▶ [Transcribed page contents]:
━━━━

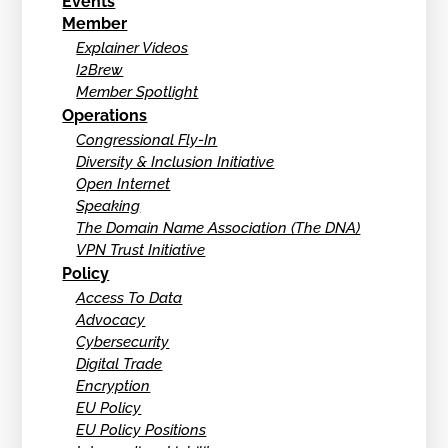
Events
Member
Explainer Videos
I2Brew
Member Spotlight
Operations
Congressional Fly-In
Diversity & Inclusion Initiative
Open Internet
Speaking
The Domain Name Association (The DNA)
VPN Trust Initiative
Policy
Access To Data
Advocacy
Cybersecurity
Digital Trade
Encryption
EU Policy
EU Policy Positions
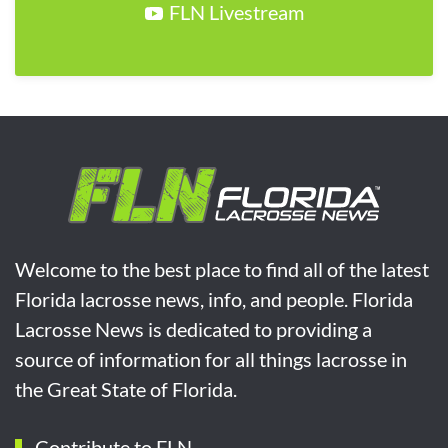
FLN Livestream
Welcome to the best place to find all of the latest
Florida lacrosse news, info, and people. Florida
Lacrosse News is dedicated to providing a
source of information for all things lacrosse in
the Great State of Florida.
Contribute to FLN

━━━━

▶ [Required work]: Every line above that holds the string "Florida" should be returned.

▶ [Response area]:
Florida lacrosse news, info, and people. Florida
the Great State of Florida.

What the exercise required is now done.